Fund-selling drops wheat
Another wicked week of selling across the grain complex sent wheat down to the early summer lows where some buying finally stepped up, despite the continued pressure in corn and soybeans. It was a week of worry for all of the world’s markets, and it doesn’t look like it will end any time soon.
The selling in wheat came from a number of different reasons. Growing world stocks, intense competition from the major exporters and a huge crop coming from Down Under will keep our exporters on their toes for this marketing year. We’re also looking at the likelihood of a large increase in winter wheat planting with the crop insurance guarantee a whopping $1.50 higher than last year at $8.69 for hard wheat. Rains across the very dry southern plains, while a bit disappointing, were still welcomed and should give a boost to planting.
Selling from outside the grains markets was also very heavy. Funds were bailing on virtually everything in the commodities and equities. To see gold and silver sharply lower even when the stocks were sharply lower strongly suggests across-the-board fund selling, which is usually to raise capital. The credit downgrade of some French banks and the ongoing European debt crisis has sharply increased the need for the banks to raise capital. Funds who borrow money to finance their trading had to liquidate positions to raise cash, starting a downward spiral that just fed on itself.
The stock market buckled and quickly tested summer lows as fears of debt defaults spread to all corners of the globe. The reality is that not only does the US have its own myriad of financial problems, it is deeply connected to Europe’s economic woes as well. The growing likelihood that there will be a Greece default, our own sluggish economy and the ongoing struggle in our own political arena are just a few of the things making investors weary. And they’re heading to the sidelines with massive waves of selling.
There are some bullish aspects of the wheat market worth noting, however. The dryness in the southern plains is certainly cause for concern, but even if it stays dry (which it is forecast to do), prices will struggle to hold gains until we see actual damage, which won’t be until spring.

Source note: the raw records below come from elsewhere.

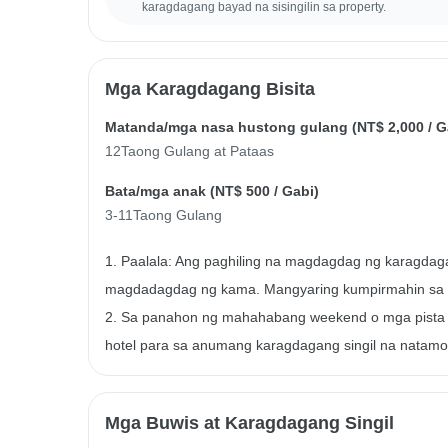
karagdagang bayad na sisingilin sa property.
Mga Karagdagang Bisita
Matanda/mga nasa hustong gulang (
NT$ 2,000
/ G
12Taong Gulang at Pataas
Bata/mga anak (
NT$ 500
/ Gabi)
3-11Taong Gulang
1. Paalala: Ang paghiling na magdagdag ng karagdag
magdadagdag ng kama. Mangyaring kumpirmahin sa h
2. Sa panahon ng mahahabang weekend o mga pista 
hotel para sa anumang karagdagang singil na natamo
Mga Buwis at Karagdagang Singil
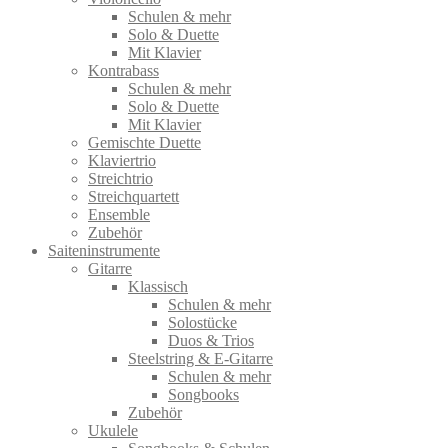
Schulen & mehr
Solo & Duette
Mit Klavier
Kontrabass
Schulen & mehr
Solo & Duette
Mit Klavier
Gemischte Duette
Klaviertrio
Streichtrio
Streichquartett
Ensemble
Zubehör
Saiteninstrumente
Gitarre
Klassisch
Schulen & mehr
Solostücke
Duos & Trios
Steelstring & E-Gitarre
Schulen & mehr
Songbooks
Zubehör
Ukulele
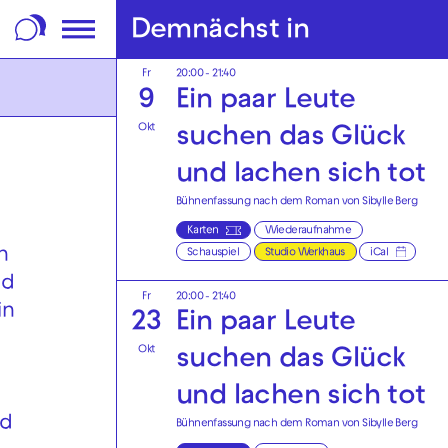
m Footer springen
Demnächst in
Fr
20:00 - 21:40
9
Ein paar Leute
Okt
suchen das Glück
und lachen sich tot
Bühnenfassung nach dem Roman von Sibylle Berg
Karten
Wiederaufnahme
n
Schauspiel
Studio Werkhaus
iCal
nd
Fr
20:00 - 21:40
in
23
Ein paar Leute
Okt
suchen das Glück
und lachen sich tot
nd
Bühnenfassung nach dem Roman von Sibylle Berg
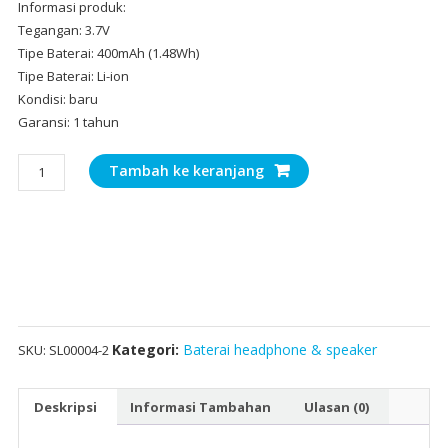
Informasi produk:
Tegangan: 3.7V
Tipe Baterai: 400mAh (1.48Wh)
Tipe Baterai: Li-ion
Kondisi: baru
Garansi: 1 tahun
Kuantitas
Tambah ke keranjang
Baterai
headphone
Beats
Solo
4
Wireless,Beats
Solo
3
Kategori:
Baterai headphone & speaker
SKU:
SL00004-2
Wireless,Powerbeats
PRO
Deskripsi
Informasi Tambahan
Ulasan (0)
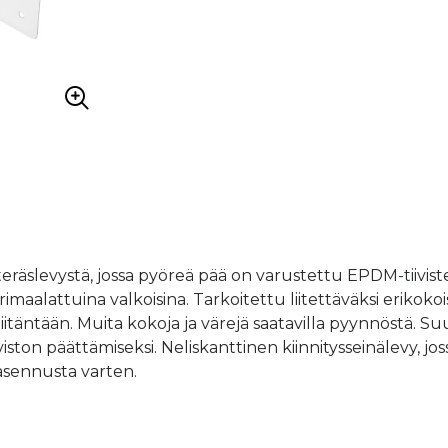
teräslevystä, jossa pyöreä pää on varustettu EPDM-tiiviste
maalattuina valkoisina. Tarkoitettu liitettäväksi erikokois
äntään. Muita kokoja ja värejä saatavilla pyynnöstä. Su
viston päättämiseksi. Neliskanttinen kiinnitysseinälevy, jo
a asennusta varten.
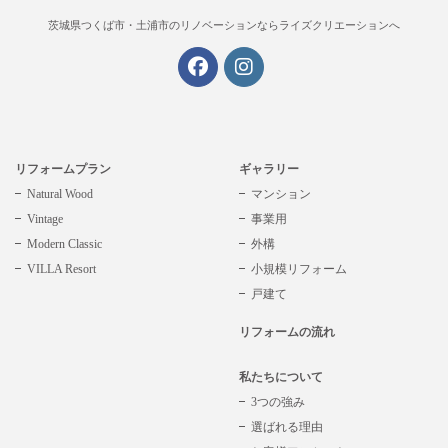
茨城県つくば市・土浦市の
リノベーションならライズクリエーションへ
リフォームプラン
ギャラリー
Natural Wood
マンション
Vintage
事業用
Modern Classic
外構
VILLA Resort
小規模リフォーム
戸建て
リフォームの流れ
私たちについて
3つの強み
選ばれる理由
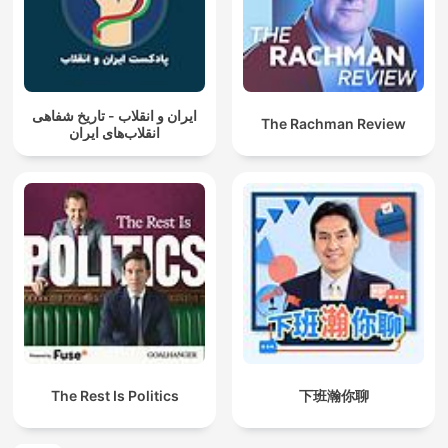
ایران و انقلاب - تاریخ شفاهی
The Rachman Review
انقلاب‌های ایران
The Rest Is Politics
下班瀚你聊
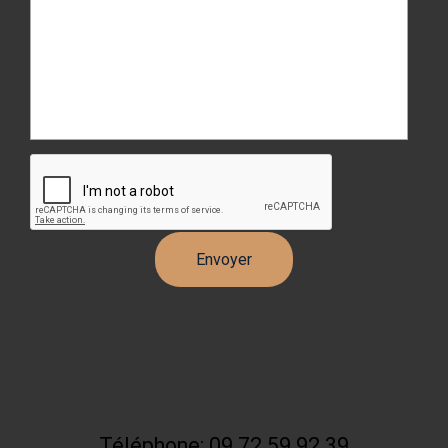
Téléphone: 09 72 59 92 39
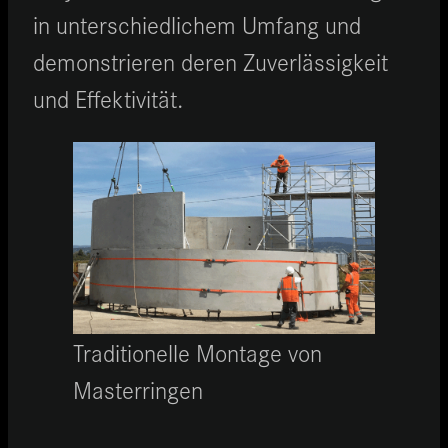
in unterschiedlichem Umfang und
demonstrieren deren Zuverlässigkeit
und Effektivität.
Traditionelle Montage von
Masterringen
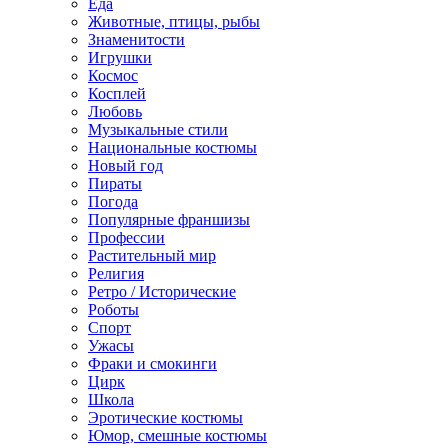
Еда
Животные, птицы, рыбы
Знаменитости
Игрушки
Космос
Косплей
Любовь
Музыкальные стили
Национальные костюмы
Новый год
Пираты
Погода
Популярные франшизы
Профессии
Растительный мир
Религия
Ретро / Исторические
Роботы
Спорт
Ужасы
Фраки и смокинги
Цирк
Школа
Эротические костюмы
Юмор, смешные костюмы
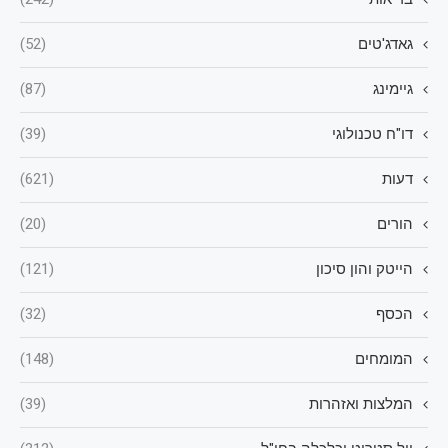
גאדג'טים
(52)
גיימינג
(87)
דו"ח טכנולוגי
(39)
דעות
(621)
הורים
(20)
הייטק והון סיכון
(121)
הכסף
(32)
המומחים
(148)
המלצות ואזהרות
(39)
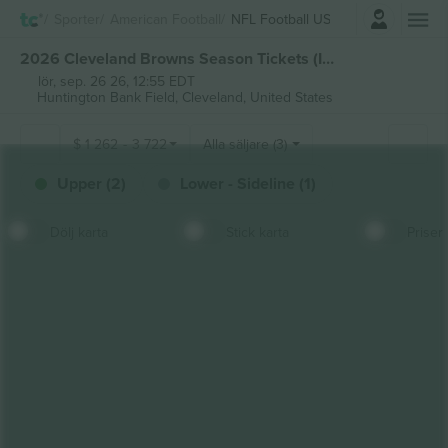
Logga in
Sporter
American Football
NFL Football US
2026 Cleveland Browns Season Tickets (Includes Tickets To All Regular Season Home Games) biljetter
lör, sep. 26 26, 12:55 EDT
Huntington Bank Field,
Cleveland, United States
$
1 262
-
3 722
Alla säljare (3)
Upper (2)
Lower - Sideline (1)
Dölj karta
Stick karta
Priser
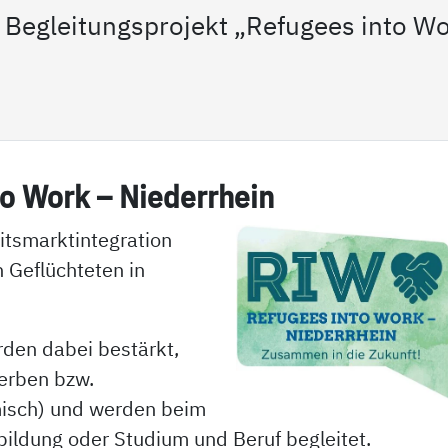
 Begleitungsprojekt „Refugees into W
to Work – Nie­der­r­hein
eitsmarktintegration
 Geflüchteten in
rden dabei bestärkt,
erben bzw.
misch) und werden beim
ildung oder Studium und Beruf begleitet.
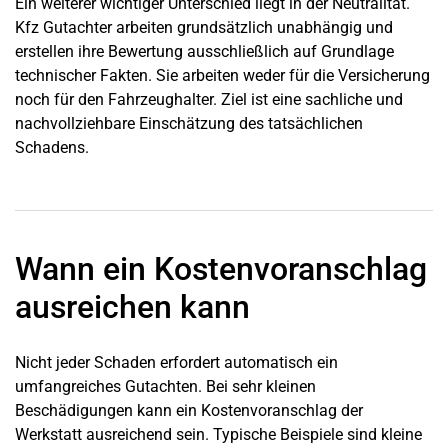
Ein weiterer wichtiger Unterschied liegt in der Neutralität.
Kfz Gutachter arbeiten grundsätzlich unabhängig und
erstellen ihre Bewertung ausschließlich auf Grundlage
technischer Fakten. Sie arbeiten weder für die Versicherung
noch für den Fahrzeughalter. Ziel ist eine sachliche und
nachvollziehbare Einschätzung des tatsächlichen
Schadens.
Wann ein Kostenvoranschlag
ausreichen kann
Nicht jeder Schaden erfordert automatisch ein
umfangreiches Gutachten. Bei sehr kleinen
Beschädigungen kann ein Kostenvoranschlag der
Werkstatt ausreichend sein. Typische Beispiele sind kleine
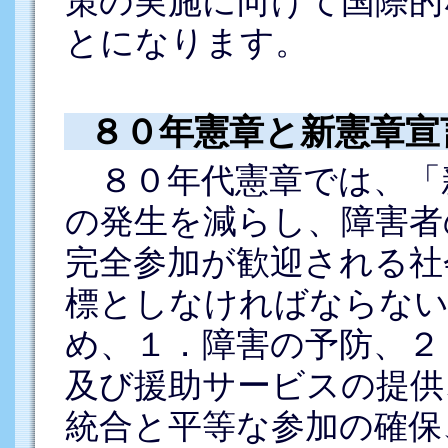
策の実施に向けて国際的
とになります。
８０年憲章と新憲章宣
８０年代憲章では、「
の発生を減らし、障害者
完全参加が歓迎される社
標としなければならない
め、１．障害の予防、２
及び援助サービスの提供
統合と平等な参加の確保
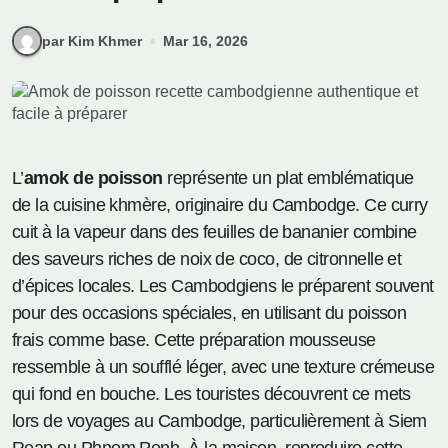
par Kim Khmer
Mar 16, 2026
L’
amok de poisson
représente un plat emblématique
de la cuisine khmère, originaire du Cambodge. Ce curry
cuit à la vapeur dans des feuilles de bananier combine
des saveurs riches de noix de coco, de citronnelle et
d’épices locales. Les Cambodgiens le préparent souvent
pour des occasions spéciales, en utilisant du poisson
frais comme base. Cette préparation mousseuse
ressemble à un soufflé léger, avec une texture crémeuse
qui fond en bouche. Les touristes découvrent ce mets
lors de voyages au Cambodge, particulièrement à Siem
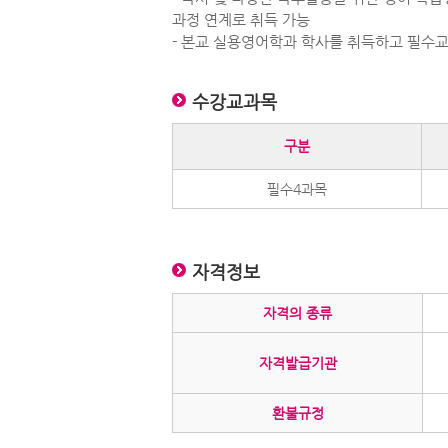
과정 연계로 취득 가능
- 본교 실용영어학과 학사를 취득하고 필수
수강교과목
구분
필수4과목
자격정보
자격의 종류
자격발급기관
환불규정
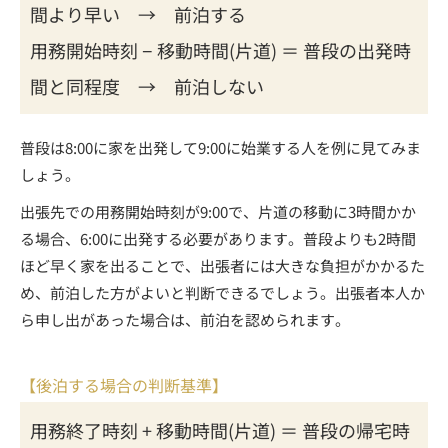
間より早い → 前泊する
用務開始時刻 − 移動時間(片道) ＝ 普段の出発時
間と同程度 → 前泊しない
普段は8:00に家を出発して9:00に始業する人を例に見てみま
しょう。
出張先での用務開始時刻が9:00で、片道の移動に3時間かか
る場合、6:00に出発する必要があります。普段よりも2時間
ほど早く家を出ることで、出張者には大きな負担がかかるた
め、前泊した方がよいと判断できるでしょう。出張者本人か
ら申し出があった場合は、前泊を認められます。
【後泊する場合の判断基準】
用務終了時刻 + 移動時間(片道) ＝ 普段の帰宅時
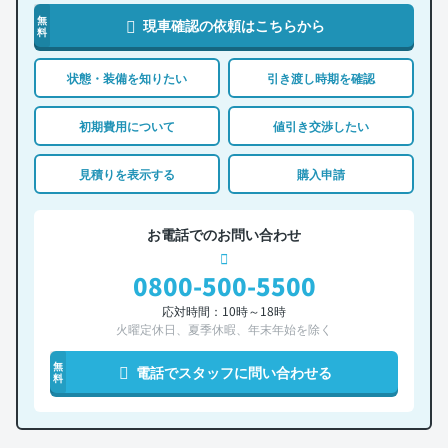
無
現車確認の依頼はこちらから
料
状態・装備を知りたい
引き渡し時期を確認
初期費用について
値引き交渉したい
見積りを表示する
購入申請
お電話でのお問い合わせ
0800-500-5500
応対時間：10時～18時
火曜定休日、夏季休暇、年末年始を除く
無
電話でスタッフに問い合わせる
料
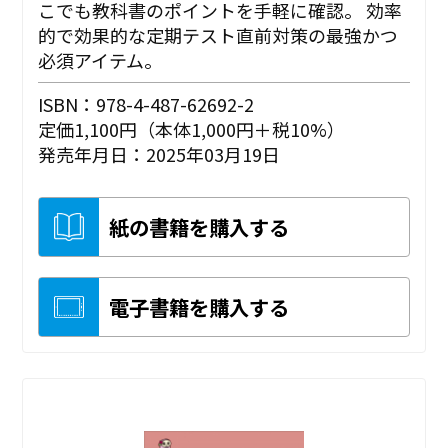
こでも教科書のポイントを手軽に確認。 効率
的で効果的な定期テスト直前対策の最強かつ
必須アイテム。
ISBN：978-4-487-62692-2
定価1,100円（本体1,000円＋税10%）
発売年月日：2025年03月19日
紙の書籍を購入する
電子書籍を購入する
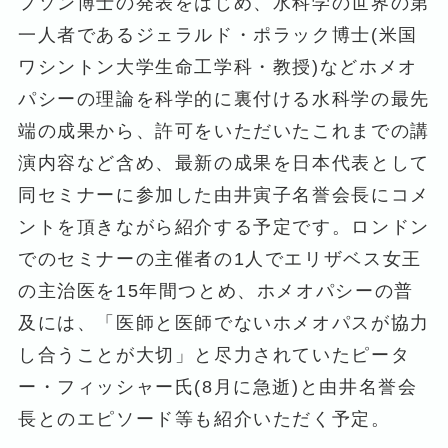
フソン博士の発表をはじめ、水科学の世界の第
一人者であるジェラルド・ポラック博士(米国
ワシントン大学生命工学科・教授)などホメオ
パシーの理論を科学的に裏付ける水科学の最先
端の成果から、許可をいただいたこれまでの講
演内容など含め、最新の成果を日本代表として
同セミナーに参加した由井寅子名誉会長にコメ
ントを頂きながら紹介する予定です。ロンドン
でのセミナーの主催者の1人でエリザベス女王
の主治医を15年間つとめ、ホメオパシーの普
及には、「医師と医師でないホメオパスが協力
し合うことが大切」と尽力されていたピータ
ー・フィッシャー氏(8月に急逝)と由井名誉会
長とのエピソード等も紹介いただく予定。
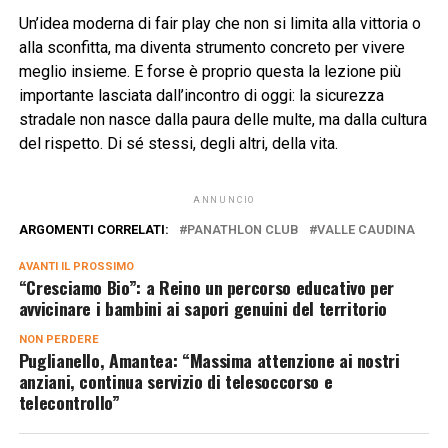
Un’idea moderna di fair play che non si limita alla vittoria o
alla sconfitta, ma diventa strumento concreto per vivere
meglio insieme. E forse è proprio questa la lezione più
importante lasciata dall’incontro di oggi: la sicurezza
stradale non nasce dalla paura delle multe, ma dalla cultura
del rispetto. Di sé stessi, degli altri, della vita.
ANNUNCIO
ARGOMENTI CORRELATI:
PANATHLON CLUB
VALLE CAUDINA
AVANTI IL ​​PROSSIMO
“Cresciamo Bio”: a Reino un percorso educativo per
avvicinare i bambini ai sapori genuini del territorio
NON PERDERE
Puglianello, Amantea: “Massima attenzione ai nostri
anziani, continua servizio di telesoccorso e
telecontrollo”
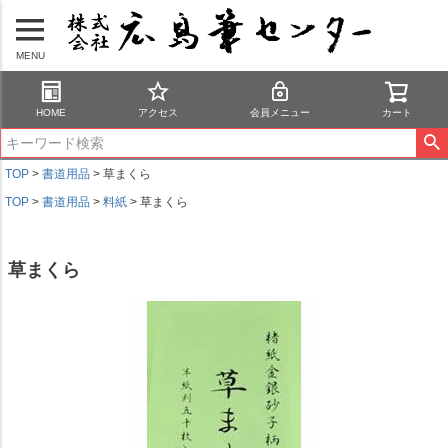
MENU
HOME
アクセス
会員メニュー
カート
TOP
書道用品
草まくら
TOP
書道用品
料紙
草まくら
草まくら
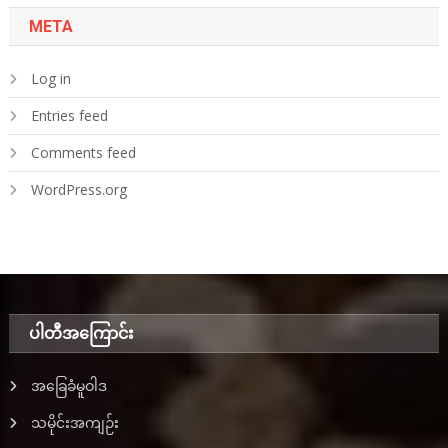
META
Log in
Entries feed
Comments feed
WordPress.org
ပါတီအ‌ကြောင်း
အခြေခံမူဝါဒ
သမိုင်းအကျဉ်း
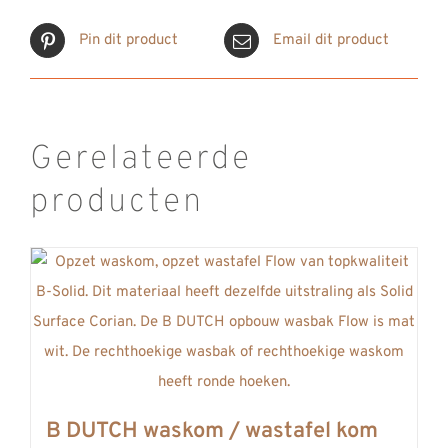
Pin dit product
Email dit product
Gerelateerde
producten
B DUTCH waskom / wastafel kom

We do see dry conditions in Argentina that has likely caused some yield declines, but that will be offset by a large crop coming out of Australia. If Argentina isn’t able to fulfill commitments to Brazil, we could see exports to Brazil increase, but we also know that Russia has access to that market as well. Ukraine is also experiencing some dryness as they try to get their winter wheat planted. That dry area has spread from central/southern Russia and certainly needs to be monitored.